Open Scholarship at Oxford
The University of Oxford is committed to open scholarship (also known as open science or open research), as indicated in its Strategic Plan 2018-23. To be successful in fulfilling these priorities, change is required across the Collegiate University, for example in research methods, dissemination channels, support tools and services, but most notably in the research culture of the institution.
What is Open Scholarship/Open Science/Open Research?
‘Open Science opens up new ways in which research/education/innovation are undertaken, archived and curated, and disseminated across the globe. Open Science is not about dogma per se; it is about greater efficiency and productivity, more transparency and a better response to interdisciplinary research needs. All this can have a profound impact on universities because, to deliver Open Science, both universities and university researchers should develop new perspectives. To embrace Open Science, universities and researchers need to embrace cultural change in the way they work, plan and operate. The result will infuse a culture of Open Science throughout the academic organisation and may support other evolutions in academic practice, such as the use of next-generation metrics in the evaluation of research output.’ From Open science and its role in universities: a roadmap for cultural change, LERU (League of European Research Universities).
Oxford Open Scholarship Case Studies
Although there is much to be done to engender open scholarship amongst Oxford researchers, there are a number of researchers already working in ways that typify open scholarship.
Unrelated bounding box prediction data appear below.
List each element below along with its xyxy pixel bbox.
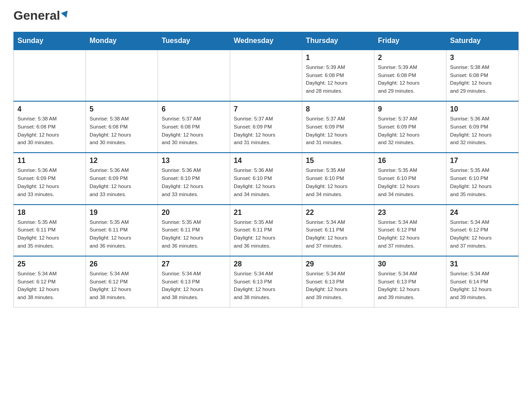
calendar-cell: 8Sunrise: 5:37 AMSunset: 6:09 PMDaylight…	[302, 101, 374, 153]
calendar-cell: 20Sunrise: 5:35 AMSunset: 6:11 PMDayligh…	[158, 205, 230, 256]
day-info: Sunrise: 5:38 AMSunset: 6:08 PMDaylight:…	[90, 115, 154, 147]
day-info: Sunrise: 5:35 AMSunset: 6:10 PMDaylight:…	[378, 167, 442, 198]
calendar-cell	[86, 50, 158, 101]
calendar-cell: 24Sunrise: 5:34 AMSunset: 6:12 PMDayligh…	[446, 205, 519, 256]
calendar-cell: 6Sunrise: 5:37 AMSunset: 6:08 PMDaylight…	[158, 101, 230, 153]
calendar-cell: 27Sunrise: 5:34 AMSunset: 6:13 PMDayligh…	[158, 256, 230, 308]
day-number: 18	[17, 209, 82, 217]
day-info: Sunrise: 5:34 AMSunset: 6:13 PMDaylight:…	[306, 270, 370, 302]
day-number: 16	[378, 157, 442, 165]
day-number: 31	[450, 260, 515, 268]
calendar-header-row: SundayMondayTuesdayWednesdayThursdayFrid…	[14, 32, 519, 50]
calendar-cell: 19Sunrise: 5:35 AMSunset: 6:11 PMDayligh…	[86, 205, 158, 256]
logo-triangle-icon	[61, 10, 70, 19]
day-info: Sunrise: 5:34 AMSunset: 6:14 PMDaylight:…	[450, 270, 515, 302]
calendar-cell: 3Sunrise: 5:38 AMSunset: 6:08 PMDaylight…	[446, 50, 519, 101]
day-number: 21	[234, 209, 298, 217]
day-info: Sunrise: 5:35 AMSunset: 6:11 PMDaylight:…	[17, 218, 82, 250]
day-info: Sunrise: 5:35 AMSunset: 6:11 PMDaylight:…	[234, 218, 298, 250]
day-info: Sunrise: 5:36 AMSunset: 6:10 PMDaylight:…	[162, 167, 226, 198]
day-number: 20	[162, 209, 226, 217]
calendar-cell: 22Sunrise: 5:34 AMSunset: 6:11 PMDayligh…	[302, 205, 374, 256]
day-number: 24	[450, 209, 515, 217]
day-number: 28	[234, 260, 298, 268]
calendar-cell: 21Sunrise: 5:35 AMSunset: 6:11 PMDayligh…	[230, 205, 302, 256]
day-info: Sunrise: 5:34 AMSunset: 6:11 PMDaylight:…	[306, 218, 370, 250]
day-number: 26	[90, 260, 154, 268]
day-number: 4	[17, 105, 82, 113]
calendar-cell: 25Sunrise: 5:34 AMSunset: 6:12 PMDayligh…	[14, 256, 86, 308]
calendar-cell: 4Sunrise: 5:38 AMSunset: 6:08 PMDaylight…	[14, 101, 86, 153]
day-number: 29	[306, 260, 370, 268]
calendar-cell: 2Sunrise: 5:39 AMSunset: 6:08 PMDaylight…	[374, 50, 446, 101]
day-number: 2	[378, 54, 442, 62]
calendar-cell: 12Sunrise: 5:36 AMSunset: 6:09 PMDayligh…	[86, 153, 158, 204]
calendar-cell: 29Sunrise: 5:34 AMSunset: 6:13 PMDayligh…	[302, 256, 374, 308]
calendar-week-row: 11Sunrise: 5:36 AMSunset: 6:09 PMDayligh…	[14, 153, 519, 204]
day-number: 15	[306, 157, 370, 165]
calendar-cell: 26Sunrise: 5:34 AMSunset: 6:12 PMDayligh…	[86, 256, 158, 308]
col-header-wednesday: Wednesday	[230, 32, 302, 50]
day-info: Sunrise: 5:37 AMSunset: 6:09 PMDaylight:…	[234, 115, 298, 147]
col-header-saturday: Saturday	[446, 32, 519, 50]
calendar-table: SundayMondayTuesdayWednesdayThursdayFrid…	[13, 32, 519, 308]
day-info: Sunrise: 5:34 AMSunset: 6:13 PMDaylight:…	[162, 270, 226, 302]
calendar-cell: 9Sunrise: 5:37 AMSunset: 6:09 PMDaylight…	[374, 101, 446, 153]
day-info: Sunrise: 5:39 AMSunset: 6:08 PMDaylight:…	[378, 64, 442, 95]
col-header-friday: Friday	[374, 32, 446, 50]
calendar-cell: 7Sunrise: 5:37 AMSunset: 6:09 PMDaylight…	[230, 101, 302, 153]
day-info: Sunrise: 5:35 AMSunset: 6:11 PMDaylight:…	[90, 218, 154, 250]
day-info: Sunrise: 5:34 AMSunset: 6:12 PMDaylight:…	[90, 270, 154, 302]
day-info: Sunrise: 5:39 AMSunset: 6:08 PMDaylight:…	[306, 64, 370, 95]
calendar-cell: 23Sunrise: 5:34 AMSunset: 6:12 PMDayligh…	[374, 205, 446, 256]
calendar-cell: 17Sunrise: 5:35 AMSunset: 6:10 PMDayligh…	[446, 153, 519, 204]
day-info: Sunrise: 5:34 AMSunset: 6:12 PMDaylight:…	[450, 218, 515, 250]
day-number: 5	[90, 105, 154, 113]
col-header-sunday: Sunday	[14, 32, 86, 50]
day-info: Sunrise: 5:35 AMSunset: 6:10 PMDaylight:…	[450, 167, 515, 198]
day-info: Sunrise: 5:34 AMSunset: 6:13 PMDaylight:…	[378, 270, 442, 302]
calendar-cell	[230, 50, 302, 101]
day-number: 19	[90, 209, 154, 217]
page-header: General	[13, 9, 519, 23]
calendar-cell: 30Sunrise: 5:34 AMSunset: 6:13 PMDayligh…	[374, 256, 446, 308]
day-info: Sunrise: 5:36 AMSunset: 6:09 PMDaylight:…	[450, 115, 515, 147]
calendar-cell: 1Sunrise: 5:39 AMSunset: 6:08 PMDaylight…	[302, 50, 374, 101]
day-number: 13	[162, 157, 226, 165]
calendar-week-row: 1Sunrise: 5:39 AMSunset: 6:08 PMDaylight…	[14, 50, 519, 101]
col-header-monday: Monday	[86, 32, 158, 50]
day-info: Sunrise: 5:34 AMSunset: 6:13 PMDaylight:…	[234, 270, 298, 302]
day-info: Sunrise: 5:35 AMSunset: 6:11 PMDaylight:…	[162, 218, 226, 250]
logo-text: General	[13, 9, 69, 23]
day-number: 6	[162, 105, 226, 113]
day-number: 3	[450, 54, 515, 62]
day-info: Sunrise: 5:36 AMSunset: 6:10 PMDaylight:…	[234, 167, 298, 198]
day-info: Sunrise: 5:38 AMSunset: 6:08 PMDaylight:…	[17, 115, 82, 147]
calendar-week-row: 25Sunrise: 5:34 AMSunset: 6:12 PMDayligh…	[14, 256, 519, 308]
calendar-cell	[158, 50, 230, 101]
day-info: Sunrise: 5:36 AMSunset: 6:09 PMDaylight:…	[17, 167, 82, 198]
logo: General	[13, 9, 69, 23]
day-number: 1	[306, 54, 370, 62]
calendar-cell: 11Sunrise: 5:36 AMSunset: 6:09 PMDayligh…	[14, 153, 86, 204]
calendar-week-row: 18Sunrise: 5:35 AMSunset: 6:11 PMDayligh…	[14, 205, 519, 256]
day-info: Sunrise: 5:37 AMSunset: 6:09 PMDaylight:…	[378, 115, 442, 147]
day-info: Sunrise: 5:35 AMSunset: 6:10 PMDaylight:…	[306, 167, 370, 198]
day-number: 9	[378, 105, 442, 113]
day-number: 22	[306, 209, 370, 217]
calendar-cell: 18Sunrise: 5:35 AMSunset: 6:11 PMDayligh…	[14, 205, 86, 256]
day-number: 14	[234, 157, 298, 165]
day-number: 30	[378, 260, 442, 268]
calendar-cell: 10Sunrise: 5:36 AMSunset: 6:09 PMDayligh…	[446, 101, 519, 153]
day-number: 27	[162, 260, 226, 268]
day-info: Sunrise: 5:36 AMSunset: 6:09 PMDaylight:…	[90, 167, 154, 198]
calendar-cell: 15Sunrise: 5:35 AMSunset: 6:10 PMDayligh…	[302, 153, 374, 204]
col-header-tuesday: Tuesday	[158, 32, 230, 50]
day-info: Sunrise: 5:34 AMSunset: 6:12 PMDaylight:…	[17, 270, 82, 302]
calendar-cell: 5Sunrise: 5:38 AMSunset: 6:08 PMDaylight…	[86, 101, 158, 153]
calendar-cell: 31Sunrise: 5:34 AMSunset: 6:14 PMDayligh…	[446, 256, 519, 308]
calendar-cell	[14, 50, 86, 101]
day-info: Sunrise: 5:38 AMSunset: 6:08 PMDaylight:…	[450, 64, 515, 95]
day-number: 10	[450, 105, 515, 113]
col-header-thursday: Thursday	[302, 32, 374, 50]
Four varied case studies, one from each academic division and with different perspectives on open scholarship, describe examples of good practice and existing activity, with a brief assessment by the Project Lead of, in their opinion, the benefits and drawbacks of the open approaches they have taken. Summary below (read the case studies in full here):
1. I-Sicily (Inscriptions of Sicily). The project presents some interesting challenges in data description and citation and of working within cultural heritage abroad. A key message is that the open approach has encouraged collaboration and made it easier.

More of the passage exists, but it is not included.